Cell assays demonstrate that ALMs readily take up SPIONs and remain at least 80% viable after four hours of incubation with varying SPION concentrations. After instillation of SPION-labeled ALMSs, the lungs appear to retain hypointensities associated with the SPION-labeled ALMs for at least one hour following instillation, unlike the signal hypointensities observed after instillation of PBS and PBS + SPIONs. This is likely due to retention of the SPION-labeled ALMs and clearance of the PBS/SPIONs from the lungs by ventilation. These preliminary results suggest that this method could potentially be used to detect and monitor ALMs in the lungs in vivo, regionally and longitudinally. In the future, the locations of the cells detected with HP ¹²⁹Xe MRI will be confirmed by fluorescence microscopy.
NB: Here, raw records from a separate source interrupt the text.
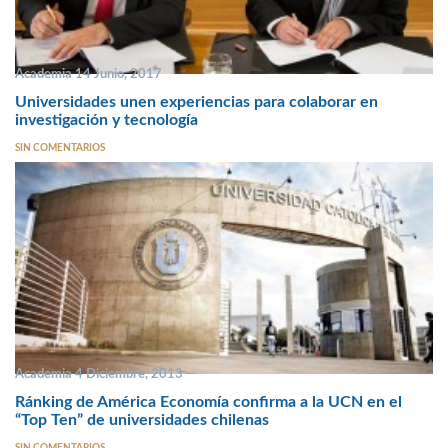
Academia 14 Junio, 2017
Universidades unen experiencias para colaborar en
investigación y tecnología
SIN COMENTARIOS
Academia 4 Diciembre, 2013
Ránking de América Economía confirma a la UCN en el
“Top Ten” de universidades chilenas
SIN COMENTARIOS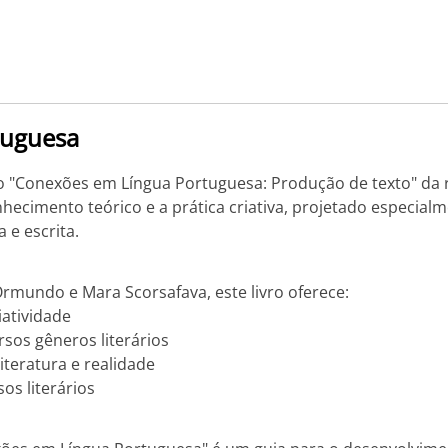
tuguesa
o "Conexões em Língua Portuguesa: Produção de texto" da 
hecimento teórico e a prática criativa, projetado especia
 e escrita.
rmundo e Mara Scorsafava, este livro oferece:
iatividade
rsos gêneros literários
iteratura e realidade
os literários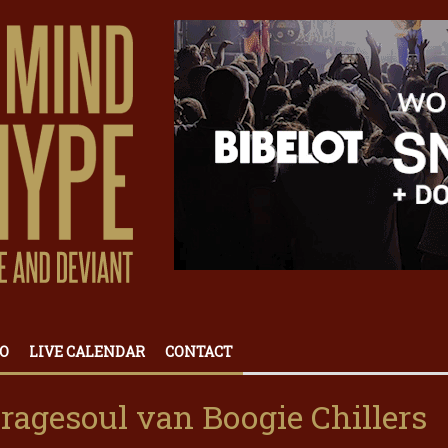
O
LIVE CALENDAR
CONTACT
ragesoul van Boogie Chillers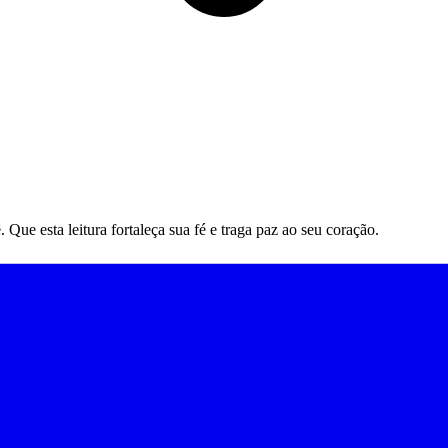
ue esta leitura fortaleça sua fé e traga paz ao seu coração.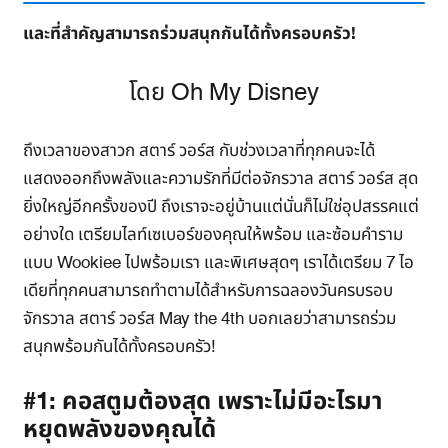
และที่สำคัญสามารถร่วมสนุกกันได้ทั้งครอบครัว!
โดย Oh My Disney
ถึงเวลาของสาวก สตาร์ วอร์ส กับช่วงเวลาที่ทุกคนจะได้
แสดงออกถึงพลังและความรักที่มีต่อจักรวาล สตาร์ วอร์ส สุด
ยิ่งใหญ่อีกครั้งของปี ถึงเราจะอยู่บ้านแต่นั่นก็ไม่ใช่อุปสรรคแต่
อย่างใด เตรียมไลท์เซเบอร์ของคุณให้พร้อม และซ้อมคำราม
แบบ Wookiee ไปพร้อมเรา และพิเศษสุดๆ เราได้เตรียม 7 ไอ
เดียที่ทุกคนสามารถทำตามได้สำหรับการฉลองวันครบรอบ
จักรวาล สตาร์ วอร์ส May the 4th บอกเลยว่าสามารถร่วม
สนุกพร้อมกันได้ทั้งครอบครัว!
#1: คอสตูมต้องสุด เพราะไม่มีอะไรมา
หยุดพลังของคุณได้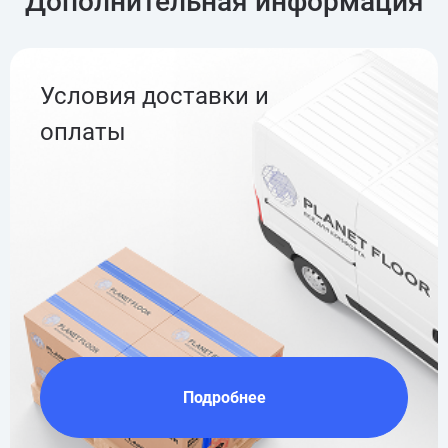
Дополнительная информация
Условия доставки и
оплаты
Подробнее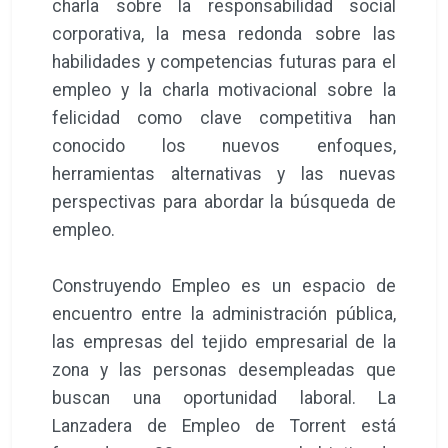
charla sobre la responsabilidad social
corporativa, la mesa redonda sobre las
habilidades y competencias futuras para el
empleo y la charla motivacional sobre la
felicidad como clave competitiva han
conocido los nuevos enfoques,
herramientas alternativas y las nuevas
perspectivas para abordar la búsqueda de
empleo.
Construyendo Empleo es un espacio de
encuentro entre la administración pública,
las empresas del tejido empresarial de la
zona y las personas desempleadas que
buscan una oportunidad laboral. La
Lanzadera de Empleo de Torrent está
The next steps include prolonged (hours/days) longitudinal imaging of animals before and after instillation. For detection at longer time points, ALMs can be instilled a few days before imaging to allow the cells to adhere to the lung tissue. This proof-of-concept study will serve as a basis for developing stem cell treatment of lung diseases in rat models in the future.

Acknowledgements

The authors would like to thank the Ontario Institute for Regenerative Medicine and Medicine by Design for the New Ideas grant funding this project. VR is funded by a Natural Science and Engineering Research Council of Canada (NSERC) CGS Master’s scholarship and a Restracomp scholarship from the Hospital for Sick Children. Special thanks to members of the Santyr lab for their help with imaging and to the Post lab members for their help with cell work.